# Work request
Take every line containing "именем" out of the records.

Stored data entries:
↓

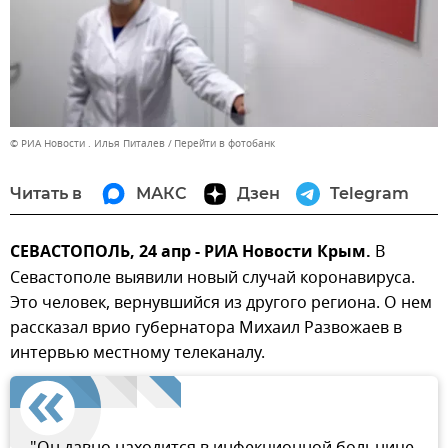
© РИА Новости . Илья Питалев
Перейти в фотобанк
Читать в
МАКС
Дзен
Telegram
СЕВАСТОПОЛЬ, 24 апр - РИА Новости Крым.
В
Севастополе выявили новый случай коронавируса.
Это человек, вернувшийся из другого региона. О нем
рассказал врио губернатора Михаил Развожаев в
интервью местному телеканалу.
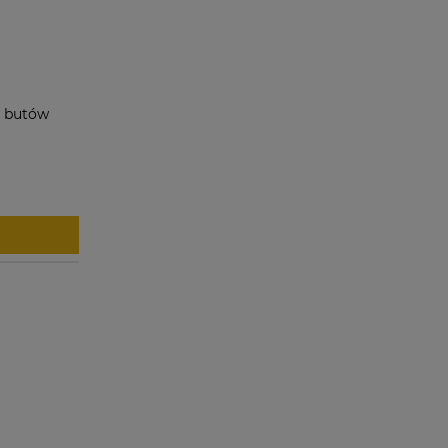
o butów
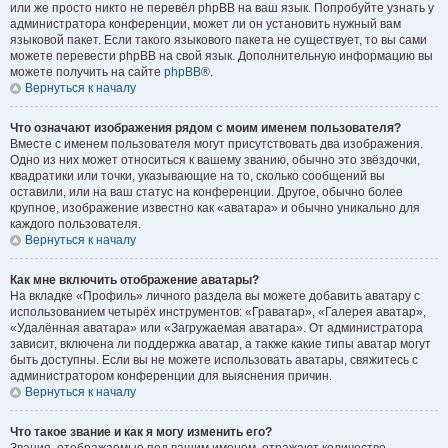
или же просто никто не перевёл phpBB на ваш язык. Попробуйте узнать у
администратора конференции, может ли он установить нужный вам
языковой пакет. Если такого языкового пакета не существует, то вы сами
можете перевести phpBB на свой язык. Дополнительную информацию вы
можете получить на сайте
phpBB
®.
Вернуться к началу
Что означают изображения рядом с моим именем пользователя?
Вместе с именем пользователя могут присутствовать два изображения.
Одно из них может относиться к вашему званию, обычно это звёздочки,
квадратики или точки, указывающие на то, сколько сообщений вы
оставили, или на ваш статус на конференции. Другое, обычно более
крупное, изображение известно как «аватара» и обычно уникально для
каждого пользователя.
Вернуться к началу
Как мне включить отображение аватары?
На вкладке «Профиль» личного раздела вы можете добавить аватару с
использованием четырёх инструментов: «Граватар», «Галерея аватар»,
«Удалённая аватара» или «Загружаемая аватара». От администратора
зависит, включена ли поддержка аватар, а также какие типы аватар могут
быть доступны. Если вы не можете использовать аватары, свяжитесь с
администратором конференции для выяснения причин.
Вернуться к началу
Что такое звание и как я могу изменить его?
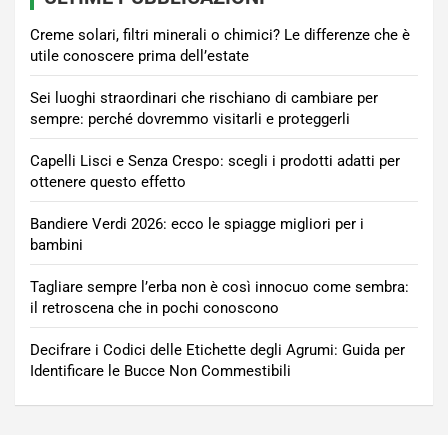
Creme solari, filtri minerali o chimici? Le differenze che è
utile conoscere prima dell’estate
Sei luoghi straordinari che rischiano di cambiare per
sempre: perché dovremmo visitarli e proteggerli
Capelli Lisci e Senza Crespo: scegli i prodotti adatti per
ottenere questo effetto
Bandiere Verdi 2026: ecco le spiagge migliori per i
bambini
Tagliare sempre l’erba non è così innocuo come sembra:
il retroscena che in pochi conoscono
Decifrare i Codici delle Etichette degli Agrumi: Guida per
Identificare le Bucce Non Commestibili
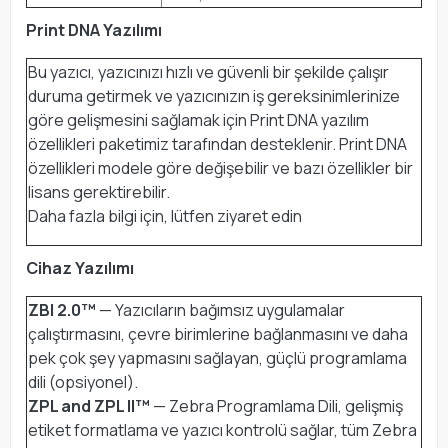
Print DNA Yazılımı
Bu yazıcı, yazıcınızı hızlı ve güvenli bir şekilde çalışır
duruma getirmek ve yazıcınızın iş gereksinimlerinize
göre gelişmesini sağlamak için Print DNA yazılım
özellikleri paketimiz tarafından desteklenir. Print DNA
özellikleri modele göre değişebilir ve bazı özellikler bir
lisans gerektirebilir.
Daha fazla bilgi için, lütfen ziyaret edin
Cihaz Yazılımı
ZBI 2.0™
— Yazıcıların bağımsız uygulamalar
çalıştırmasını, çevre birimlerine bağlanmasını ve daha
pek çok şey yapmasını sağlayan, güçlü programlama
dili (opsiyonel).
ZPL and ZPL II™
— Zebra Programlama Dili, gelişmiş
etiket formatlama ve yazıcı kontrolü sağlar, tüm Zebra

↑

# Solution
Что означают изображения рядом с моим именем пользователя?
Вместе с именем пользователя могут присутствовать два изображения.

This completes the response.